During grad school I also founded a private tutoring practice in the Bay Area, working with high school students on everything from English and Spanish to Calculus, AP Programming, AP Biology, and SAT/ACT prep. Every one of my students scored above 30 on the ACT and was accepted into the college of their choice.

Before all the tech and academia, I cut my teeth as a writer. In high school I freelanced for the Pacific Daily News in Guam, covering the local lifestyle scene — musicians, bars, restaurants, and cultural happenings. That itch never went away. During grad school at Stanford I wrote for Doommantia, an online music magazine dedicated to underground doom and stoner metal. I reviewed albums like The Sword – Warp Riders, Mose Giganticus – Gift Horse, Dirty Woman – Demon Lover, and Kvelertak – S/T, and wrote longer pieces like revisiting Sleep’s Holy Mountain.

I later served as Director of Operations & Content Strategy at Style at a Certain Age, a nationally recognized fashion and lifestyle brand, where I led editorial strategy, doubled site traffic, and drove substantial revenue growth.

In 2023 I co-founded PerceptivePanda, an AI startup that was accepted into StartX ‘24. PerceptivePanda was acquired by Zapier in 2025.

Today I’m Research Faculty and Senior Research Engineer at the Georgia Institute of Technology, where I get to combine everything — linguistics, AI, and software engineering — under one roof.

For the full professional rundown, see my Resume.
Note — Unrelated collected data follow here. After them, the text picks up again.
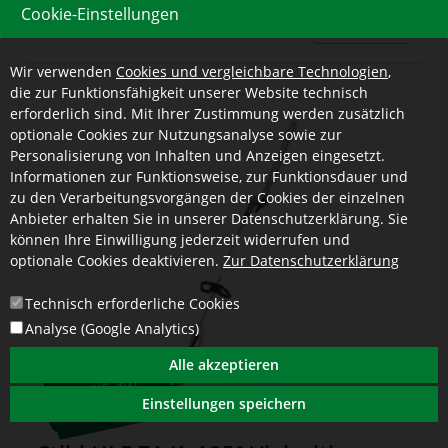
Cookie-Einstellungen
mehr
Wir verwenden
Cookies und vergleichbare Technologien
,
die zur Funktionsfähigkeit unserer Website technisch
erforderlich sind. Mit Ihrer Zustimmung werden zusätzlich
optionale Cookies zur Nutzungsanalyse sowie zur
Personalisierung von Inhalten und Anzeigen eingesetzt.
Informationen zur Funktionsweise, zur Funktionsdauer und
zu den Verarbeitungsvorgängen der Cookies der einzelnen
Anbieter erhalten Sie in unserer Datenschutzerklärung. Sie
können Ihre Einwilligung jederzeit widerrufen und
optionale Cookies deaktivieren.
Zur Datenschutzerklärung
Technisch erforderliche Cookies
Analyse (Google Analytics)
Alle akzeptieren
Preis a
uf
A
nfrage
Einstellungen speichern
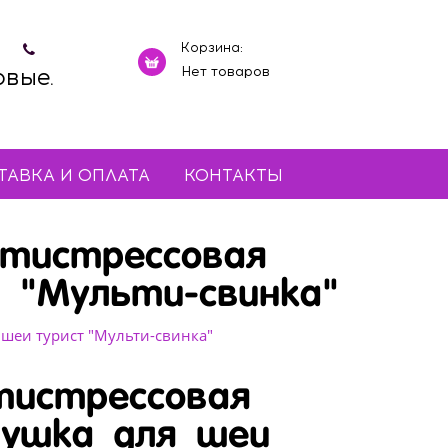
Корзина:
овые.
Нет товаров
ТАВКА И ОПЛАТА
КОНТАКТЫ
нтистрессовая
 "Мульти-свинка"
 шеи турист "Мульти-свинка"
тистрессовая
душка для шеи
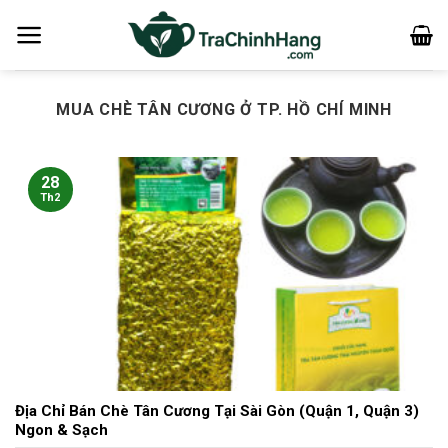
Bỏ
qua
nội
dung
MUA CHÈ TÂN CƯƠNG Ở TP. HỒ CHÍ MINH
28
Th2
Địa Chỉ Bán Chè Tân Cương Tại Sài Gòn (Quận 1, Quận 3)
Ngon & Sạch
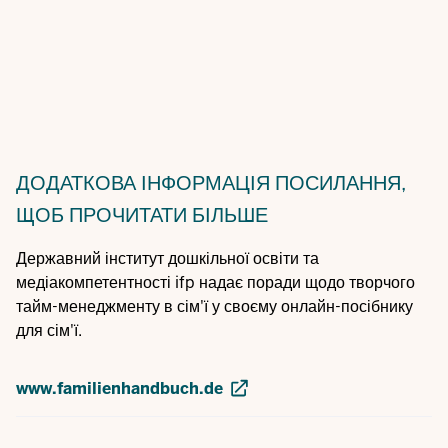
ДОДАТКОВА ІНФОРМАЦІЯ
ПОСИЛАННЯ,
ЩОБ ПРОЧИТАТИ БІЛЬШЕ
Державний інститут дошкільної освіти та
медіакомпетентності ifp надає поради щодо творчого
тайм-менеджменту в сім'ї у своєму онлайн-посібнику
для сім'ї.
www.familienhandbuch.de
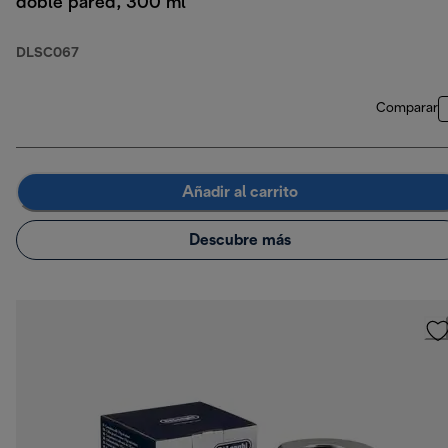
doble pared, 300 ml
DLSC067
Comparar
Añadir al carrito
Descubre más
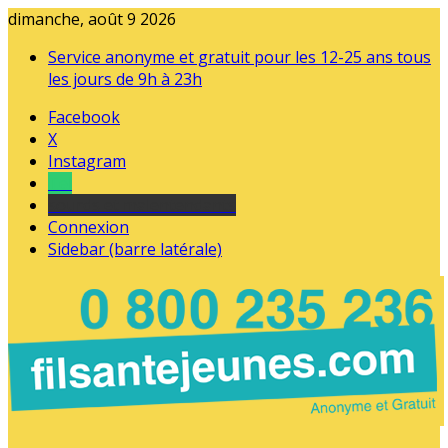
dimanche, août 9 2026
Service anonyme et gratuit pour les 12-25 ans tous
les jours de 9h à 23h
Facebook
X
Instagram
Tel
sourds et malentendants
Connexion
Sidebar (barre latérale)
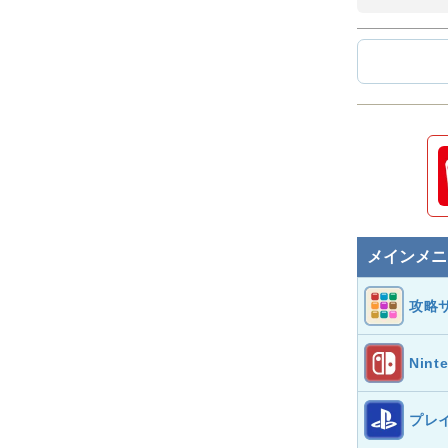
メインメニ
攻略
Nint
プレ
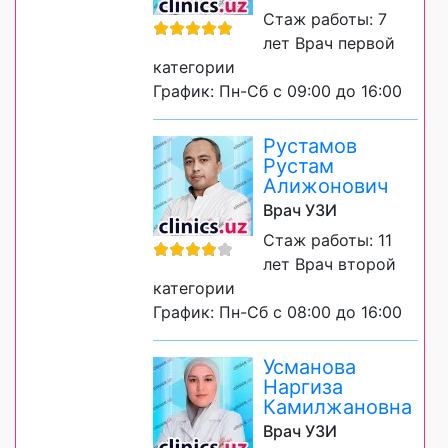
Стаж работы: 7
лет Врач первой
категории
График: Пн-Сб с 09:00 до 16:00
Рустамов
Рустам
Алижонович
Врач УЗИ
Стаж работы: 11
лет Врач второй
категории
График: Пн-Сб с 08:00 до 16:00
Усманова
Наргиза
Камилжановна
Врач УЗИ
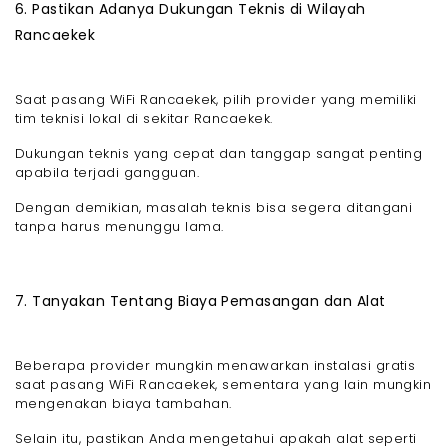
6. Pastikan Adanya Dukungan Teknis di Wilayah
Rancaekek
Saat pasang WiFi Rancaekek, pilih provider yang memiliki
tim teknisi lokal di sekitar Rancaekek.
Dukungan teknis yang cepat dan tanggap sangat penting
apabila terjadi gangguan.
Dengan demikian, masalah teknis bisa segera ditangani
tanpa harus menunggu lama.
7. Tanyakan Tentang Biaya Pemasangan dan Alat
Beberapa provider mungkin menawarkan instalasi gratis
saat pasang WiFi Rancaekek, sementara yang lain mungkin
mengenakan biaya tambahan.
Selain itu, pastikan Anda mengetahui apakah alat seperti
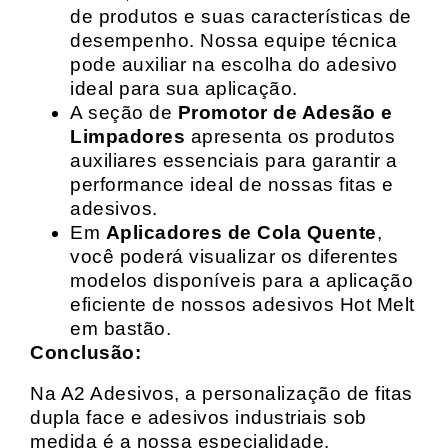
de produtos e suas características de
desempenho. Nossa equipe técnica
pode auxiliar na escolha do adesivo
ideal para sua aplicação.
A seção de
Promotor de Adesão e
Limpadores
apresenta os produtos
auxiliares essenciais para garantir a
performance ideal de nossas fitas e
adesivos.
Em
Aplicadores de Cola Quente
,
você poderá visualizar os diferentes
modelos disponíveis para a aplicação
eficiente de nossos adesivos Hot Melt
em bastão.
Conclusão:
Na A2 Adesivos, a personalização de fitas
dupla face e adesivos industriais sob
medida é a nossa especialidade.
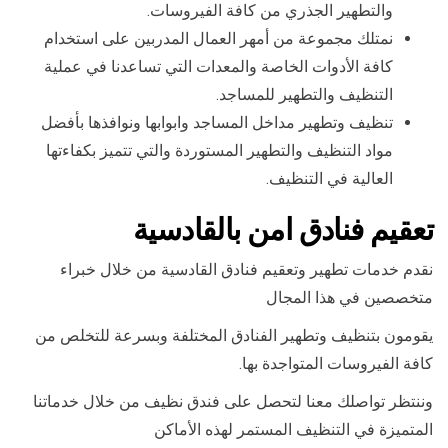
والتطهير الجذري من كافة الفيروسات.
نمتلك مجموعة من أمهر العمال المدربين على استخدام
كافة الأدوات الخاصة والمعدات التي تساعدنا في عملية
التنظيف والتطهير للمساجد.
تنظيف وتطهير مداخل المساجد وابوابها ونوافذها بأفضل
مواد التنظيف والتطهير المستوردة والتي تتميز بكفاءتها
العالية في التنظيف.
تعقيم فنادق امن بالقادسية
نقدم خدمات تطهير وتعقيم فنادق القادسية من خلال خبراء
متخصصين في هذا المجال
يقومون بتنظيف وتطهير الفنادق المختلفة وبسرعة للتخلص من
كافة الفيروسات المتواجدة بها.
وننتظر تواصلك معنا لتحصل على فندق نظيف من خلال خدماتنا
المتميزة في التنظيف المستمر لهذه الأماكن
My academic work is collected on the Publications page.

Family Link to heading

My wife, Kelly, is a former member of Deerhoof and co-founder of 7 Year Rabbit Cycle. She now works alongside my mother at Style at a Certain Age.
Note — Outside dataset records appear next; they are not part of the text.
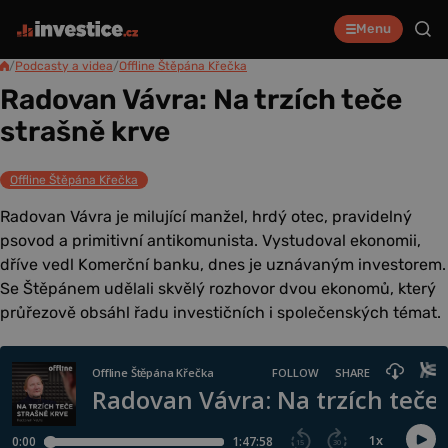
Menu
/
Podcasty a videa
/
Offline Štěpána Křečka
Radovan Vávra: Na trzích teče
strašně krve
Offline Štěpána Křečka
Radovan Vávra je milující manžel, hrdý otec, pravidelný
psovod a primitivní antikomunista. Vystudoval ekonomii,
dříve vedl Komerční banku, dnes je uznávaným investorem.
Se Štěpánem udělali skvělý rozhovor dvou ekonomů, který
průřezově obsáhl řadu investičních i společenských témat.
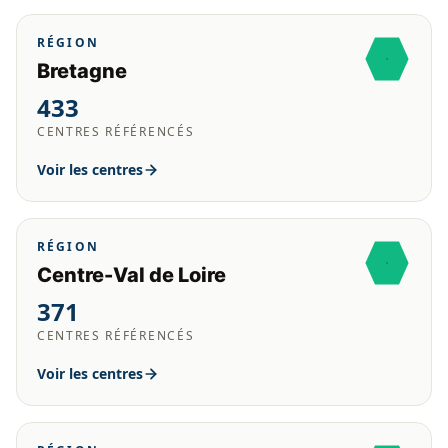
RÉGION
Bretagne
433
CENTRES RÉFÉRENCÉS
Voir les centres
RÉGION
Centre-Val de Loire
371
CENTRES RÉFÉRENCÉS
Voir les centres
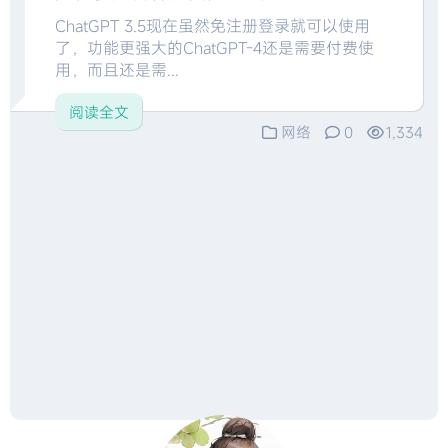
ChatGPT 3.5现在虽然免注册登录就可以使用
了，功能更强大的ChatGPT-4还是需要付费使
用，而且还是需...
阅读全文
网络
0
1,334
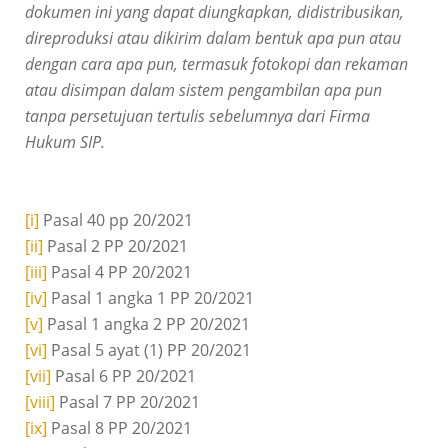
dokumen ini yang dapat diungkapkan, didistribusikan,
direproduksi atau dikirim dalam bentuk apa pun atau
dengan cara apa pun, termasuk fotokopi dan rekaman
atau disimpan dalam sistem pengambilan apa pun
tanpa persetujuan tertulis sebelumnya dari Firma
Hukum SIP.
[i]
Pasal 40 pp 20/2021
[ii]
Pasal 2 PP 20/2021
[iii]
Pasal 4 PP 20/2021
[iv]
Pasal 1 angka 1 PP 20/2021
[v]
Pasal 1 angka 2 PP 20/2021
[vi]
Pasal 5 ayat (1) PP 20/2021
[vii]
Pasal 6 PP 20/2021
[viii]
Pasal 7 PP 20/2021
[ix]
Pasal 8 PP 20/2021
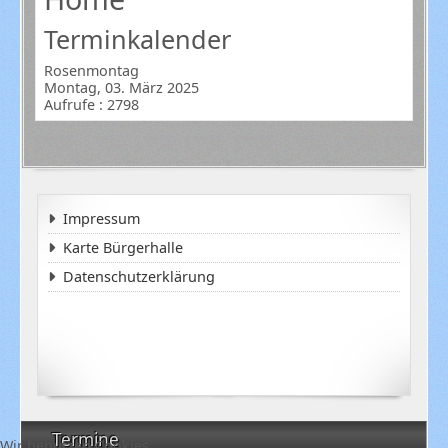
Terminkalender
Rosenmontag
Montag, 03. März 2025
Aufrufe
: 2798
Impressum
Karte Bürgerhalle
Datenschutzerklärung
Termine
Wir benutzen Cookies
My mother, Beth, founded Style at a Certain Age — a nationally recognized fashion and lifestyle brand inspiring women to age with grace, strength, and beauty.

My father was a hotelier and one of the youngest general managers at Marriott Hotels.

I also became an uncle twice over this year.

Outside the Terminal Link to heading

When I’m not writing code or reading papers, I’m usually deep in one of a few obsessions.

I ride a 2015 Indian Scout — there’s nothing like two wheels and an open road to clear your head.

I’m a workwear and Japanese denim enthusiast. Iron Heart, Momotaro, Sugar Cane, The Flat Head, Studio D’Artisan, Samurai Jeans on the Japanese denim side; Levi’s, Lee, Wrangler, and Dickies for the American classics; Filson, Pendleton, Ginew, Schott NYC, Buzz Rickson’s, Red Wing, Master Supply Co, and Vans for heritage workwear and everyday staples. If it’s built to last and gets better with age, I’m interested.

I collect guitars — electrics and acoustics, old and new. And I’m an audiophile and vinyl collector, always hunting for the right pressing of the right record to play through the right setup.